Le volume II étudie le masculin, le féminin, le genre et le nombre, les déterminants, les adjectifs et participes passés. Puis les verbes conjugués et leur sujet, avoir et être, les participes passés et leurs accords. Fiches tests.

Une pédagogie «révolutionnaire» qui prend en compte les causes réelles des déficiences. Elle met en place, grâce à des exercices dosés et répétitifs, les automatismes indispensables à l'acquisition d'une bonne orthographe. Ces ouvrages s'adressent à tous les enfants du CP au CM (et ensuite ! y compris les adultes). Ils ont été conçus à la suite d'entretiens individuels, de diagnostics, de traitements et de suivis d'environ 250 élèves en difficulté sur une période de cinq ans. Cet ouvrage n'est pas un «dictionnaire» comme le sont la plupart des livres d'orthographe, il se veut plutôt une adaptation de l'orthographe au fonctionnement du cerveau humain en situation d'apprentissage.

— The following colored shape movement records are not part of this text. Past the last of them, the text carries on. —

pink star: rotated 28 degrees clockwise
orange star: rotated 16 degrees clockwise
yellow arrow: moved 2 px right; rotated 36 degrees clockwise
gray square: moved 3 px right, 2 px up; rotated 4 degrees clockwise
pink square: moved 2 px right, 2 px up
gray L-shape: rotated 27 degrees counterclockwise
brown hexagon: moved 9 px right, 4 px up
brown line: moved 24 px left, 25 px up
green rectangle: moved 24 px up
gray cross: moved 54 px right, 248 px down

Les exercices proposés peuvent être présentés d'une manière linéaire, pour un apprentissage progressif ; mais ils peuvent être également choisis en fonction d'erreurs spécifiques.
Les premiers volumes traitent de l'Orthographe d'usage (Volume I), de l'Orthographe d'accords (Volume II), des Homophones Grammaticaux (Volume III), de l'Orthographe des verbes (Volume IV), de lecture orale et compéhension écrite (Volume V) et de l'orthographe grammaticale (Volume VI).

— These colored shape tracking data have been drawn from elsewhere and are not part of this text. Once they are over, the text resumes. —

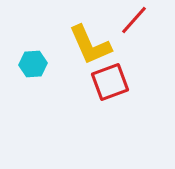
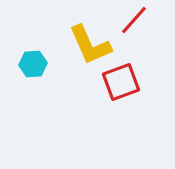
red square: moved 11 px right
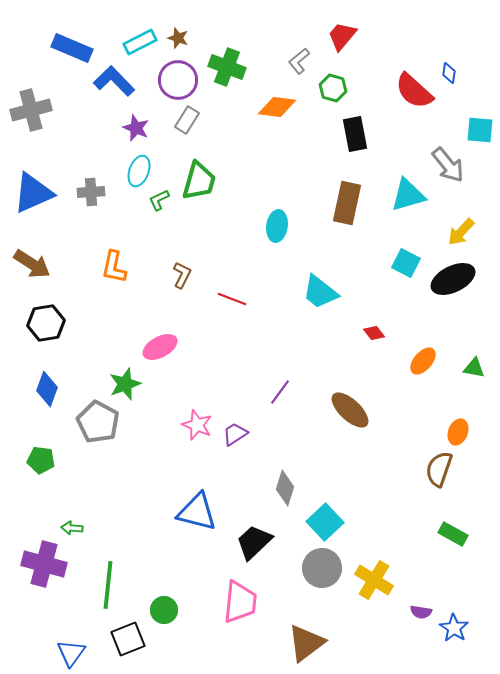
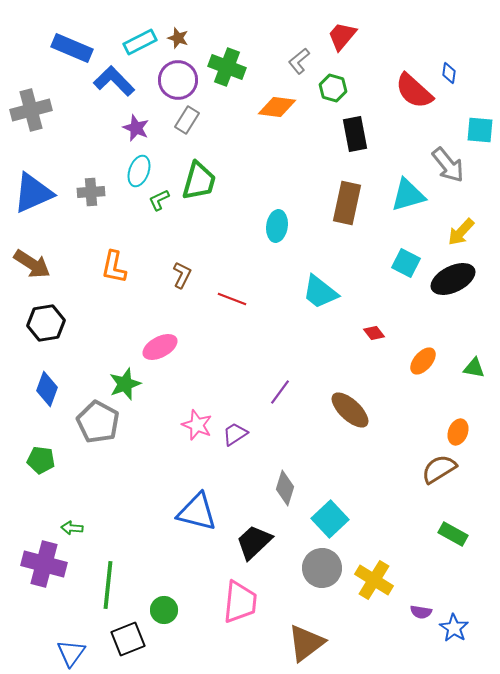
brown semicircle at (439, 469): rotated 39 degrees clockwise
cyan square at (325, 522): moved 5 px right, 3 px up
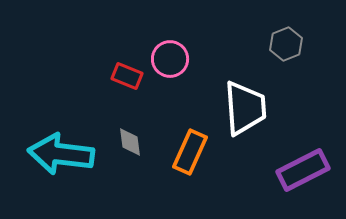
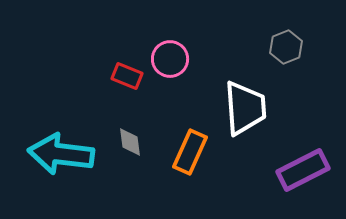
gray hexagon: moved 3 px down
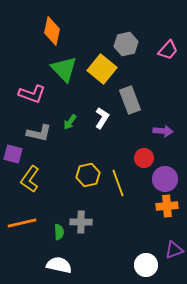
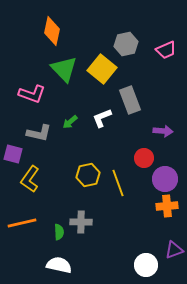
pink trapezoid: moved 2 px left; rotated 25 degrees clockwise
white L-shape: rotated 145 degrees counterclockwise
green arrow: rotated 14 degrees clockwise
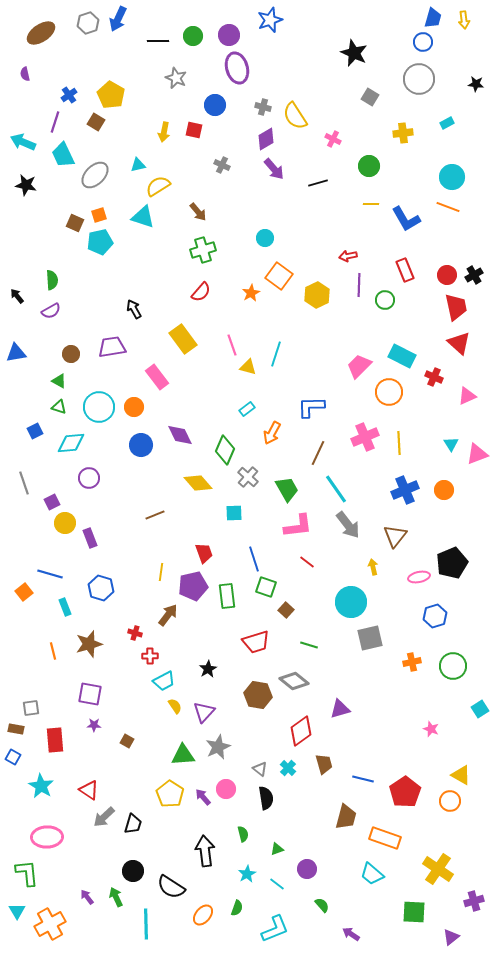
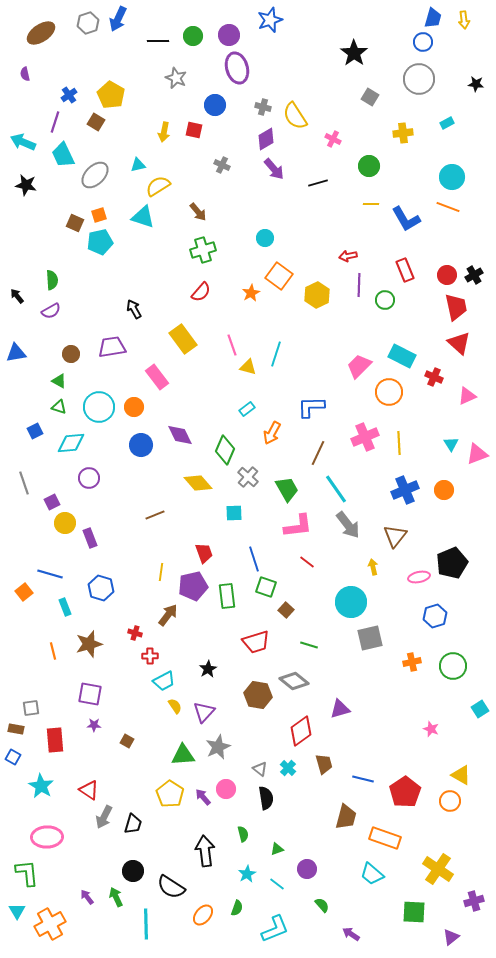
black star at (354, 53): rotated 12 degrees clockwise
gray arrow at (104, 817): rotated 20 degrees counterclockwise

Chaque volume comprend une notice pédagogique très détaillée, les fiches élèves et les corrections quand elles sont nécessaires.

Orthographe d'accords
L'orthographe d'accords comme son nom l'indique concerne la manière d'écrire les mots en marquant les relations qu'ils ont entre eux à partir d'un code. Quand nous parlons d'accords, nous parlons ici exclusivement de ceux qui relient les articles, les noms, les participes passés employés comme adjectifs, les adjectifs, les verbes. Nous nous limiterons d'autre part aux appellations telles que : masculin, féminin, neutre ; singulier, pluriel, verbes (1re, 2e, 3e personne, singulier ou pluriel) et auxiliaire.

Problèmes constatés
Quand dans un écrit d'élève (cours copié, résumé, expression écrite, dictée), on souligne les erreurs d'accords, en vue de le faire corriger, on observe deux comportements?:
- Des élèves corrigeront rapidement parce qu'ils possèdent le vocabulaire, le code et les structures verbales qui permettent d'appliquer les règles apprises. Les erreurs qui ont été commises sont dues au fait que les règles connues n'ont pas été appliquées. Elles n'ont pas été appliquées parce que les structures verbales qui régissent les accords n'ont pas été complètement oralisées (masculin pluriel parce que ce sont des... ; 3e personne du singulier parce que c'est lui qui..., etc.)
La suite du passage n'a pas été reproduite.